I'll draw yer a chicken...

by Geoff Collins

"Northern comedy" - particularly the older, dustier kind as typified by John E. Blakeley's Mancunian films - can be virtually incomprehensible to those of us in the southern half of England. So I may be wasting my time in trying to explain to our readers in America the wayward genius of Frank Randle. Born in Wigan, and for many years the uncrowned king of Blackpool seaside entertainment, Randle is still revered in his native Lancashire; and indeed a Blue Plaque has recently been unveiled on Blackpool's North Pier to mark the fiftieth anniversary of his death (on July 7, 2007; details and pictures are on the superb Mancunian/Randle site). He's also the subject of a new biography, Wired To the Moon, by Philip Martin Williams and David L. Williams, the title being Bob Monkhouse's apt description of Randle's apparent mental condition.
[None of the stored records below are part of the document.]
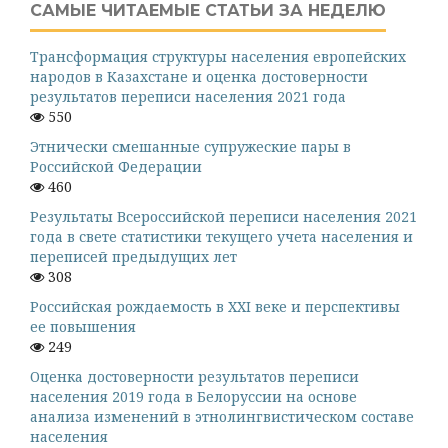
САМЫЕ ЧИТАЕМЫЕ СТАТЬИ ЗА НЕДЕЛЮ
Трансформация структуры населения европейских
народов в Казахстане и оценка достоверности
результатов переписи населения 2021 года
550
Этнически смешанные супружеские пары в
Российской Федерации
460
Результаты Всероссийской переписи населения 2021
года в свете статистики текущего учета населения и
переписей предыдущих лет
308
Российская рождаемость в XXI веке и перспективы
ее повышения
249
Оценка достоверности результатов переписи
населения 2019 года в Белоруссии на основе
анализа изменений в этнолингвистическом составе
населения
In short, Randle was a genuine lunatic, a man of immense contradictions, prone to the most drastic and sudden mood swings you'll ever encounter. Ordinarily kind and generous, he could change in an instant into a full-on demento mad-arse, smashing up dressing rooms and scenery, setting fire to hotel rooms where he'd received bad service, and shooting at his co-stars with items from his huge collection of illegal firearms. A nutter.

Stories of Randle's deranged escapades abound, although the new biography adeptly separates fact from legend (his genuine wish to bombard Accrington with toilet rolls, because the locals had shunned the local Hippodrome he'd lovingly restored for their entertainment, was thwarted because the pilot wouldn't divert from his scheduled flight path). Wired To the Moon is a provincial job, full of typos, spelling mistakes and misplaced apostrophes, but it's a truly worthy effort, highly entertaining and thoroughly researched, unlike the 1978 bio King Twist by Jeff Nuttall. Distressingly un-factual - Nuttall spent much time interviewing old Northern bores with long-term memory loss - this earlier job wanders inaccurately all over the place in a would-be picaresque attempt to catch the essence of Randle's nature. His "essence" is obvious - he was mad - so we end up with the legend of Frank Randle instead of the man himself.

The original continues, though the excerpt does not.